Обсуждение: How to find broken UTF-8 characters ?
Hi, I regularly have to import from Excel files, that hold rather simple text and number columns. That works. Occasionally there are unwanted special characters at the end of text-columns that Exel and pgAdmin either show as a upward arrow with a short leg on top 90° to the right or others are invisible with UTF-8 aware programs or get dispayed as ? by Access. A text viewer shows "ÔÇÄ" or E2 80 8E in Hex for the invisible thingy. My database is unicode so it doesn't mind those freak-chars. The problem rises when I need to export those records to CSV with pgAdmin. pgAdmin complains about not beeing able to store those lines in the local charset. How can I find those broken UTF-8 characters? How can I get rid of them?
On 04/26/10 04:12, Andreas wrote: > Excel files> pgAdmin> Access. looks like a complete offtopic > How can I find those broken UTF-8 characters? > How can I get rid of them? iconv -c BUT u should not have those characters at all if one is occured it most probably an error AND u should get rid of this error itself -- not of its consequences.
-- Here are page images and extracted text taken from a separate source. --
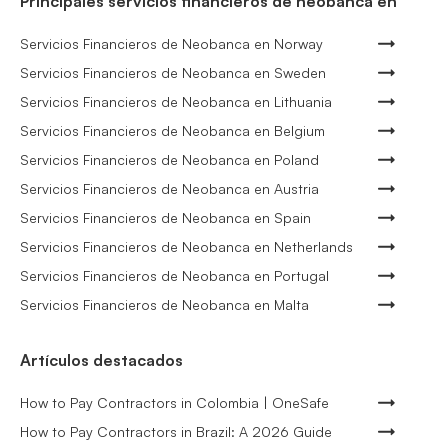
Principales servicios financieros de neobanca en
Servicios Financieros de Neobanca en Norway
Servicios Financieros de Neobanca en Sweden
Servicios Financieros de Neobanca en Lithuania
Servicios Financieros de Neobanca en Belgium
Servicios Financieros de Neobanca en Poland
Servicios Financieros de Neobanca en Austria
Servicios Financieros de Neobanca en Spain
Servicios Financieros de Neobanca en Netherlands
Servicios Financieros de Neobanca en Portugal
Servicios Financieros de Neobanca en Malta
Artículos destacados
How to Pay Contractors in Colombia | OneSafe
How to Pay Contractors in Brazil: A 2026 Guide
Am 26.04.2010 12:12, schrieb silly sad: > On 04/26/10 04:12, Andreas wrote: > > looks like a complete offtopic Not anymore. The bad signs are in the DB now. I'd need some command that filters somehow for inconvertible (Unicode-->local charset) data. How can I find those Unicode characters that allready sneaked in? Actually there shouldn't be anything within the tables that NEED to be coded in Unicode. something like SELECT * FROM tab_1 WHERE field_x <> ConvertToLocal(field_x) might be a good start. >> How can I get rid of them? > iconv -c AFAIK iconv would translate on file system level but I would think that messed up a allready messed up Excel workmap even further. I'd be glad to handle csv, too. > BUT > u should not have those characters at all > if one is occured it most probably an error Sure, but those files hit me over a chain of people who consider it ok to convert data over numerus file formats, cut, edit, save as X, send per mail .... then hit me and I am the one to clean up. > AND > u should get rid of this error itself -- not of its consequences. Like quitting the job and grow flowers instead? I'll consider this. ;)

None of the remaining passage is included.